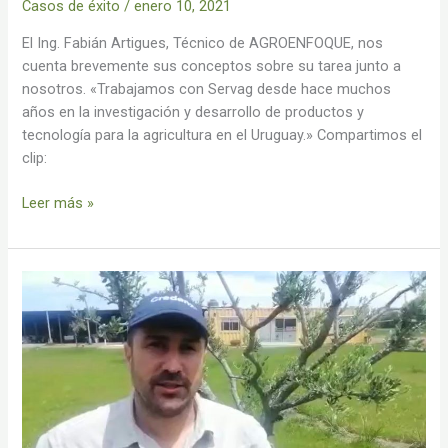
Casos de éxito
/
enero 10, 2021
El Ing. Fabián Artigues, Técnico de AGROENFOQUE, nos
cuenta brevemente sus conceptos sobre su tarea junto a
nosotros. «Trabajamos con Servag desde hace muchos
años en la investigación y desarrollo de productos y
tecnología para la agricultura en el Uruguay.» Compartimos el
clip:
Leer más »
10
años
trabajando
junto
a
Servag:
BASF
Uruguay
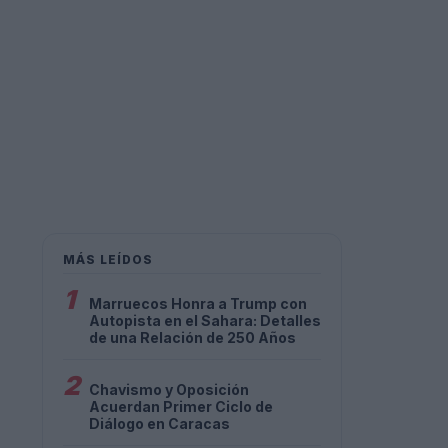
MÁS LEÍDOS
1
Marruecos Honra a Trump con
Autopista en el Sahara: Detalles
de una Relación de 250 Años
2
Chavismo y Oposición
Acuerdan Primer Ciclo de
Diálogo en Caracas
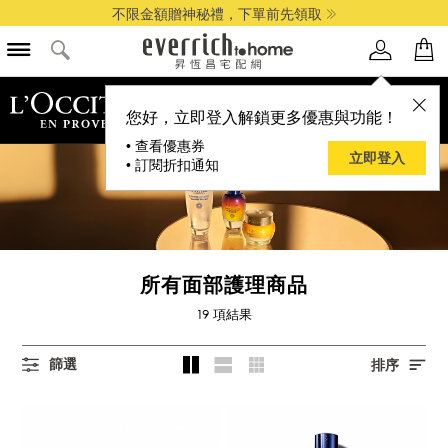
不限金額贈神秘禮，下單前先領取
品牌選單
您好，立即登入解鎖更多優惠與功能！
• 查看優惠券
立即登入
• 訂閱折扣通知
所有面部護理商品
19
項結果
篩選
排序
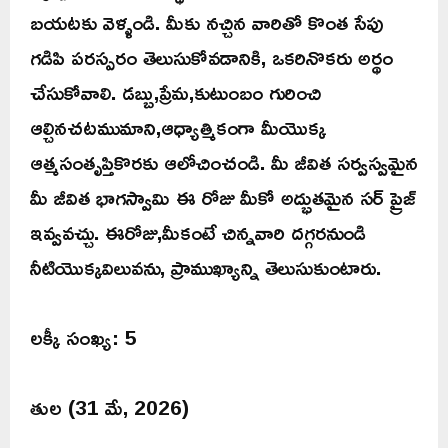
బయటకు వెళ్ళండి. మీకు నచ్చిన వారితో కొంత సేపు
గడిపి పరస్పరం తెలుసుకోవడానికి, ఒకరినొకరు అర్థం
చేసుకోవాలి. డబ్బు,ప్రేమ,కుటుంబం గురించి
ఆల్చినచటముమాని,ఆధ్యాత్మికంగా మీయొక్క
ఆత్మసంతృప్తికొరకు ఆలోచించండి. మీ జీవిత సర్వస్వమైన
మీ జీవిత భాగస్వామి ఈ రోజు మీకో అద్భుతమైన సర్ ప్రైజ్
ఇవ్వవచ్చు. ఈరోజు,మీకంటే చిన్నవారి దగ్గరనుండి
నీటియొక్కవిలువను, ప్రాముఖ్యాన్ని తెలుసుకుంటారు.
లక్కీ సంఖ్య: 5
తుల (31 మే, 2026)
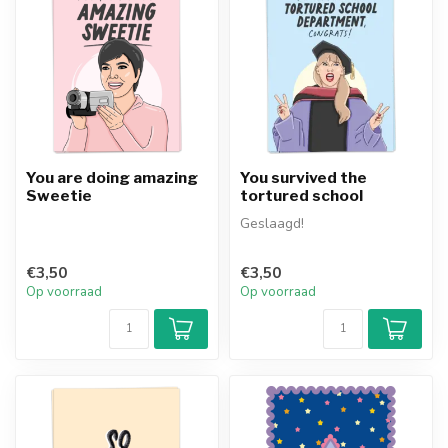
You are doing amazing
You survived the
Sweetie
tortured school
Geslaagd!
€3,50
€3,50
Op voorraad
Op voorraad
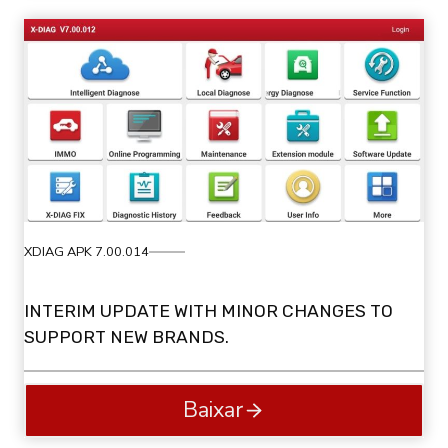
XDIAG APK 7.00.014
INTERIM UPDATE WITH MINOR CHANGES TO
SUPPORT NEW BRANDS.
Baixar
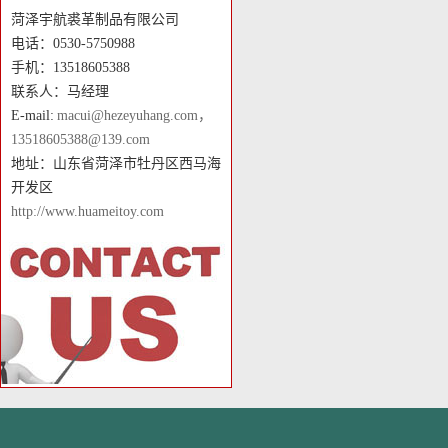
菏泽宇航裘革制品有限公司
电话：0530-5750988
手机：13518605388
联系人：马经理
E-mail:
macui@hezeyuhang.com，
13518605388@139.com
地址：山东省菏泽市牡丹区西马海
开发区
http://www.huameitoy.com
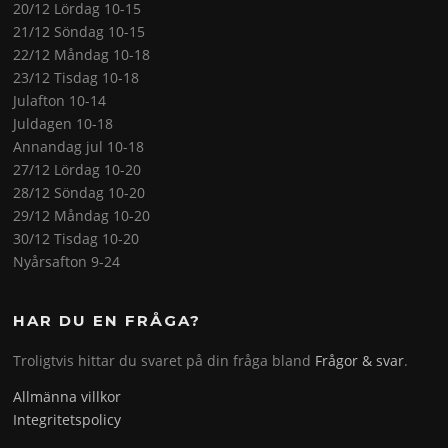
20/12 Lördag 10-15
21/12 Söndag 10-15
22/12 Måndag 10-18
23/12 Tisdag 10-18
Julafton 10-14
Juldagen 10-18
Annandag jul 10-18
27/12 Lördag 10-20
28/12 Söndag 10-20
29/12 Måndag 10-20
30/12 Tisdag 10-20
Nyårsafton 9-24
HAR DU EN FRÅGA?
Troligtvis hittar du svaret på din fråga bland
Frågor & svar
.
Allmänna villkor
Integritetspolicy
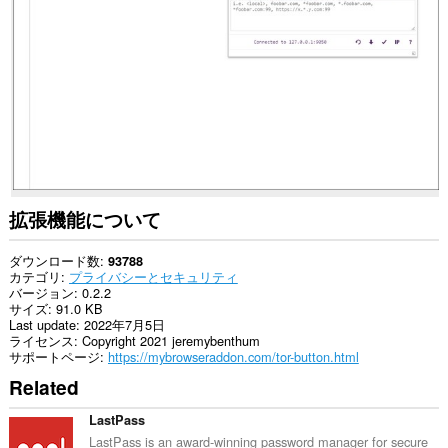
部
の
サ
イ
ト
の
デ
ー
タ
に
ア
ク
セ
ス
拡張機能について
可
能
で
ダウンロード数
93788
す。
カテゴリ
プライバシーとセキュリティ
バージョン
0.2.2
This
サイズ
91.0 KB
extension
Last update
2022年7月5日
can
ライセンス
Copyright 2021 jeremybenthum
create
サポートページ
https://mybrowseraddon.com/tor-button.html
rich
Related
notifications
and
display
LastPass
them
LastPass is an award-winning password manager for secure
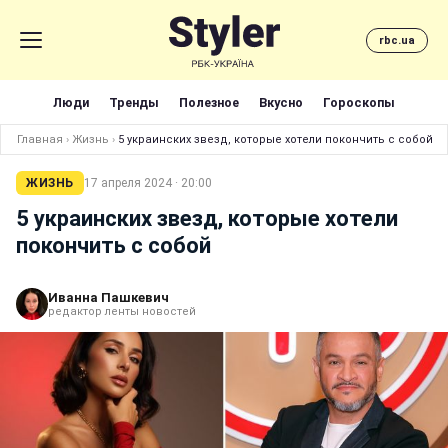
rbc.ua
Люди
Тренды
Полезное
Вкусно
Гороскопы
Главная
›
Жизнь
›
5 украинских звезд, которые хотели покончить с собой
ЖИЗНЬ
17 апреля 2024 · 20:00
5 украинских звезд, которые хотели
покончить с собой
Иванна Пашкевич
редактор ленты новостей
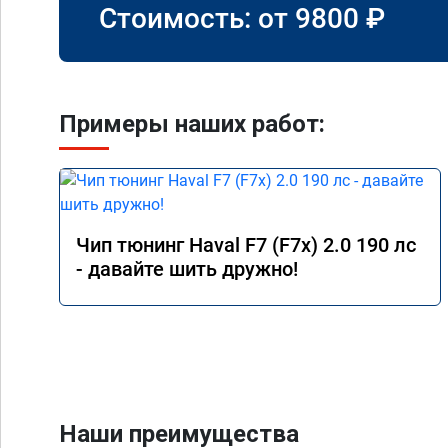
Стоимость: от
9800
₽
Примеры наших работ:
Чип тюнинг Haval F7 (F7x) 2.0 190 лс
- давайте шить дружно!
Наши преимущества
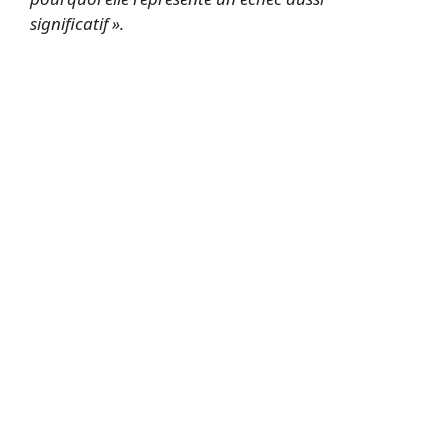
significatif ».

========================

== Problem requirements ==
Each line of the entries where the string "украинских" occurs should be shown.

== Reply to the task ==
5 украинских звезд, которые хотели покончить с собой
5 украинских звезд, которые хотели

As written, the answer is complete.